Caveats and Open Questions
Scaling research findings into commercial reality is rarely straightforward, and the FSU team is careful to note the unknowns. The composition of sargassum varies seasonally and geographically, which complicates supplying a consistent feedstock to a chemical process. Storage of wet biomass for extended periods is difficult because the material begins to decompose quickly, meaning processing would likely need to occur near the point of collection.
Regulatory approval is another hurdle. The U.S. Food and Drug Administration considers sodium alginate generally recognized as safe when sourced from approved species and processed using established methods. Sargassum-derived alginate would likely face additional scrutiny, particularly regarding heavy metal content and the specific species being processed. The researchers expect the regulatory pathway to take several years even if commercial partners move quickly on the chemistry side.

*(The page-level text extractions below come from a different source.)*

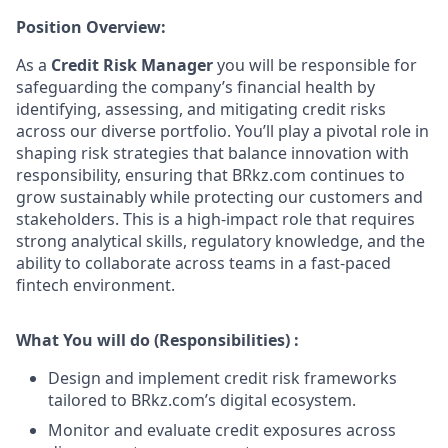
Position Overview:
As a
Credit Risk Manager
you will be responsible for
safeguarding the company’s financial health by
identifying, assessing, and mitigating credit risks
across our diverse portfolio. You’ll play a pivotal role in
shaping risk strategies that balance innovation with
responsibility, ensuring that BRkz.com continues to
grow sustainably while protecting our customers and
stakeholders. This is a high-impact role that requires
strong analytical skills, regulatory knowledge, and the
ability to collaborate across teams in a fast-paced
fintech environment.
What You will do (Responsibilities) :
Design and implement credit risk frameworks
tailored to BRkz.com’s digital ecosystem.
Monitor and evaluate credit exposures across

Environmental groups have raised questions about whether harvesting sargassum at scale could disrupt the pelagic ecosystem that depends on the floating mats. The researchers and their collaborators emphasize that they envision harvesting only the seaweed that has already washed ashore or is about to strand, not open-ocean collection. That distinction may matter for public acceptance and for any future certifications around sustainable sourcing.
What's Next
The FSU team plans to pursue grant funding for a pilot processing facility, likely in partnership with an industry collaborator and a Florida coastal community willing to host the operation. Conversations with food ingredient manufacturers are reportedly underway, though no commercial agreements have been announced. The research consortium has also signaled interest in extending the work to other compounds present in sargassum, including fucoidan, a sulfated polysaccharide with potential pharmaceutical applications.
For now, Florida's beaches will continue to bear the brunt of the 2026 bloom. Cleanup crews are already at work in the Keys and along the southeast coast, and forecasters at the University of South Florida expect the heaviest strandings between June and August. Residents and visitors are encouraged to check the daily sargassum reports before heading to the beach and to give decomposing mats a wide berth.
Beachgoers should also be aware of the small organisms that often hitch a ride on the floating seaweed. Sargassum mats can carry tiny jellyfish-like creatures called sea lice and the larvae of certain stinging organisms, which can cause skin irritation if they come into contact with swimmers. The Florida Department of Health's Beach Water Quality program issues advisories during major stranding events and recommends rinsing off after swimming near visible mats. Sea turtle hatchlings can become trapped in heavy strandings, and the FWC asks beachgoers to report distressed turtles to the agency's hotline.
The hope from researchers, local officials, and the state's beach tourism industry alike is that within a few years, the brown drift lapping at Florida's sand will be seen less as a curse and more as a feedstock waiting to be hauled to a factory gate. The FSU consortium has been invited to present its findings at the International Sargassum Conference, an annual gathering of researchers and policymakers from across the Atlantic basin, with the next meeting scheduled later this year. The Florida delegation is expected to draw significant interest from Caribbean nations watching closely for any pathway to monetize a problem that has cost the region hundreds of millions of dollars in cleanup and tourism losses.